Museum from Home:京都国立近代美術館「チェコ・デザイン 100年の旅」
新型コロナウイルスの影響で、会期途中で閉幕した展覧会や臨時休館となってしまった展覧会を紹介する「Museum from Home」。第13回は、開幕日が未定の京都国立近代美術館「チェコ・デザイン 100年の旅」の展示風景と、同館がこの臨時休館に際して取り組んでいる家から楽しめる映像やSNSなどのコンテンツの一部を紹介する。
「チェコ・デザイン 100年の旅」は、チェコ・デザインの100年を、家具やプロダクト、ポスターなど、チェコ国立プラハ工芸美術館所蔵の作品を中心とする約250点の作品により紹介する展覧会だ。歴史軸に沿って作品を紹介することで、チェコ、ひいてはヨーロッパの情勢が20世紀のデザインに与えた影響の一断面を示すものとなっている。
同展では、19世紀後半から1920年代にかけてヨーロッパで流行した、アルフォンス・ミュシャを始めとするアール・ヌーヴォー様式の装飾、チェコ・キュビスム、アール・デコといった潮流を紹介。
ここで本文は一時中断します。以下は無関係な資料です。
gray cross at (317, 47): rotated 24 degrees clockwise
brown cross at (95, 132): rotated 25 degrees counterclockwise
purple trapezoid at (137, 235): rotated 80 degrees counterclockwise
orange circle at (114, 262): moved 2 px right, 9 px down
さらに工業生産品が主流となる30年代、第二次世界大戦とその後の政治体制の転換を経て、90年代に至るまでの系譜を年代順に8つの章に分けて総覧していく。
チェコにおける20世紀のデザインは、ドイツやオーストリア、あるいはフランスの文化から強く影響を受けているが、そのなかでも見え隠れするチェコ独自の民族性を、同展の展示作品からは受け取ることができる。会場は、各年代をクロノロジーで分けつつ、次の10年、あるいは過去の10年が透けてみえるように工夫されており、時代の様式や装飾がどのように移行していくのかを、歴史的経緯も交えながら感じることができる。
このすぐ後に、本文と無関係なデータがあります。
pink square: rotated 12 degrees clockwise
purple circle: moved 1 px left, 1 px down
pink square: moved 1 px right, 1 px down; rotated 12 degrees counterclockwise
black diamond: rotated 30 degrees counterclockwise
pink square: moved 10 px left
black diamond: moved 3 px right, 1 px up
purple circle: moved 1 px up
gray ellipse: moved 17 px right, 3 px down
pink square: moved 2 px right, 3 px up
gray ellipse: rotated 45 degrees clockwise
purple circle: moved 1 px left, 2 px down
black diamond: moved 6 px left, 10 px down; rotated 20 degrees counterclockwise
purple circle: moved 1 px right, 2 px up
巡回展である同展だが、京都国立近代美術館の展示では、グラフィックデザイナー・西村祐一と京都国立近代美術館のキュレーター本橋仁が展示デザインを手がけた。会場全体に構築された木のフレームは、チェコの建築家、ズデニク・ロスマンが出版した『広告におけるタイポグラフィーと写真(Písmo a fotografie v reklamě)』(1938)に掲載された展覧会のデザインを参照している。また、複数の言語をヒエラルキーなく併記し、情報を客観的に伝えるために、スイス・スタイルと呼ばれる国際タイポグラフィー様式を踏襲したことも展示の特徴だ。
さらに、「チェコのおもちゃと子どものためのアート」「チェコ・アニメーション」のふたつの切り口によるテーマ展示も実施。「チェコのおもちゃと子どものためのアート」では、木材加工の副産物として発展し、社会の変化に応じて変化を遂げながら子どもの創造性も支えてきたおもちゃを紹介。「チェコ・アニメーション」では、世界的に評価されているチェコ・アニメーションを、ズデニェク・ミレルによる人気キャラクター「もぐらのクルテク」のセル画展示、また同時代の作品上映を行う。
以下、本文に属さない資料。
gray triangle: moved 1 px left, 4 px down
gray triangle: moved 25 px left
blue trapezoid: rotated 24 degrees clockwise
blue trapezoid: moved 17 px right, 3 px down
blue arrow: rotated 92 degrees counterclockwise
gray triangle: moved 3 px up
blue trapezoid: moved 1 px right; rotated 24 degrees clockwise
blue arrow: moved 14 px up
また、YouTubeの同館公式チャンネルでは「子どもの目でみた展覧会 チェコ・デザイン 100年の旅」も公開している。現在、家で過ごさなければいけない子どもたちに対し、対話を通して作品を解説。まずは、ものを見て自由に自分の考えを述べる、そのいっぽうで作品が生まれた背景にある歴史を知る、というふたつのポイントを抑え、鑑賞の奥深さが伝わるように意図されている。同じ思いから、「紙から本へ チェコのミニブック」という子ども向けの鑑賞ツールも制作、会場にておもに子どもに配布する予定もある。
さらに同展は、臨時休館にともなって「ニコニコ美術館」のサービスを使った展覧会の解説動画や、音声ガイドの公開を実施。加えて、展示されているおもちゃの会話内容を募集するプレゼント企画も開催している。これらの自宅で展覧会を楽しめる企画も併せてチェックしたい。